■ EXERCISE AIM ■
Pictures excluded, return every entry exactly, please.

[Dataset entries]

■ ■ ■ ■ ■

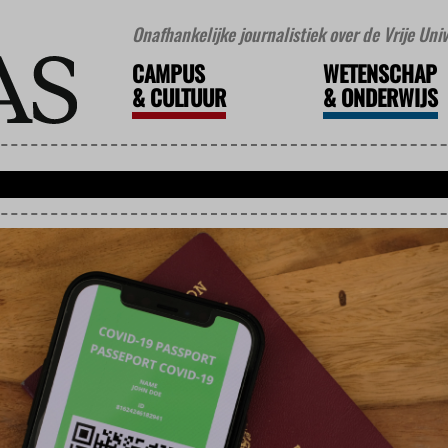
Onafhankelijke journalistiek over de Vrije Un
CAMPUS
WETENSCHAP
&
CULTUUR
&
ONDERWIJS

■ ■ ■ ■ ■

■ ANSWER BELOW ■
Onafhankelijke journalistiek over de Vrije Un
CAMPUS
WETENSCHAP
&
CULTUUR
&
ONDERWIJS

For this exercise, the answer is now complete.